An exact transcription of the entries is required, with none of the pictures carried over.
━━━━━━
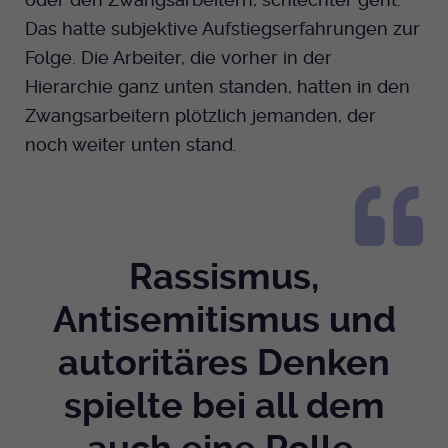
Das hatte subjektive Aufstiegserfahrungen zur
Folge. Die Arbeiter, die vorher in der
Hierarchie ganz unten standen, hatten in den
Zwangsarbeitern plötzlich jemanden, der
noch weiter unten stand.
Rassismus,
Antisemitismus und
autoritäres Denken
spielte bei all dem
━━━━━━
▶ **OUTPUT BELOW**
Das hatte subjektive Aufstiegserfahrungen zur
Folge. Die Arbeiter, die vorher in der
Hierarchie ganz unten standen, hatten in den
Zwangsarbeitern plötzlich jemanden, der
noch weiter unten stand.
Rassismus,
Antisemitismus und
autoritäres Denken
spielte bei all dem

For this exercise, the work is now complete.